Over the weekend, John's family became convinced his recovery time would be expedited if he were left pretty much alone, forced to fend for himself in order to get food and such. For better or worse, they were probably right.
John now is alone with his father, John Jr., who is nothing if not an outspoken advocate for getting off one's butt. Hopefully he and his son will find a happy medium in which John Jr. encourages John F. to work for his recovery but doesn't push him past his limits.
For me, it was difficult to say goodbye. No matter how much (unwarranted) praise I get for helping John, I always walk away wishing there was more I could do. I pick him up Friday morning so he can start the at-home portion of his recovery. I can't wait to see him again.
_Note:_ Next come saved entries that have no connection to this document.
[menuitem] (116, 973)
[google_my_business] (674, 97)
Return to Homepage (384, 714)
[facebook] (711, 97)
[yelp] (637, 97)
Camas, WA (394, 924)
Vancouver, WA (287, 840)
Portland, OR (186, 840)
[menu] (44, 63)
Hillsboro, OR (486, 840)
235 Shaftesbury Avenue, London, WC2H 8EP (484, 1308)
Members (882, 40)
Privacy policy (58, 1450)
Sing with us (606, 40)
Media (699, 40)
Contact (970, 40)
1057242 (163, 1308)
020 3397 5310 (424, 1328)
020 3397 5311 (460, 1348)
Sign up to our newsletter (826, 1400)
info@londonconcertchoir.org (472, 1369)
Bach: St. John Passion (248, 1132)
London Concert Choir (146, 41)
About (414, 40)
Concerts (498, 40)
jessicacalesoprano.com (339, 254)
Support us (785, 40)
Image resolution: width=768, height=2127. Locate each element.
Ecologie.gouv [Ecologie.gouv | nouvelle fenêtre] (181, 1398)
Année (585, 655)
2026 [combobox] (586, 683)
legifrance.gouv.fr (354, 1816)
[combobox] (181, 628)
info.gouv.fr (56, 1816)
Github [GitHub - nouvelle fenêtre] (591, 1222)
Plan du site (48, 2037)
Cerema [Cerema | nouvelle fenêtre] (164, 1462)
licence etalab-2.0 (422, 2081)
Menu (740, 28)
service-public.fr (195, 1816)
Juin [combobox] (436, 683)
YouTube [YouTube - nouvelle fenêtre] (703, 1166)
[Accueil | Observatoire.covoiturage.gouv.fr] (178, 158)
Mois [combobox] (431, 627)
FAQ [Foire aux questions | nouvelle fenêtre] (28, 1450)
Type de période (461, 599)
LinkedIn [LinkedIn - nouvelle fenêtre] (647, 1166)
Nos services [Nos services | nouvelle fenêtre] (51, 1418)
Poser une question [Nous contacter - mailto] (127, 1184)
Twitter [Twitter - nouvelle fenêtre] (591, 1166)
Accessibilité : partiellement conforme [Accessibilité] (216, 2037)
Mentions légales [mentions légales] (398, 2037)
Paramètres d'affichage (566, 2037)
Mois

In the meantime, it's hard to guage how he's doing. Over the phone, he says he's in pain and he's still working on mustering the motivation to force himself to move.
On my end, it's hard to go back to how things were. All of our co-workers have been kind enough to ask not only how he's doing, but how I am as well.
Still, the day-to-day hassles seem so pointless. I feel both disgusted with the daily routine and hungry to change it, and I'm starting to suspect that this ordeal might put a whole new spin on my overall outlook. If I had to search for just one positive side effect to all this, that might be it.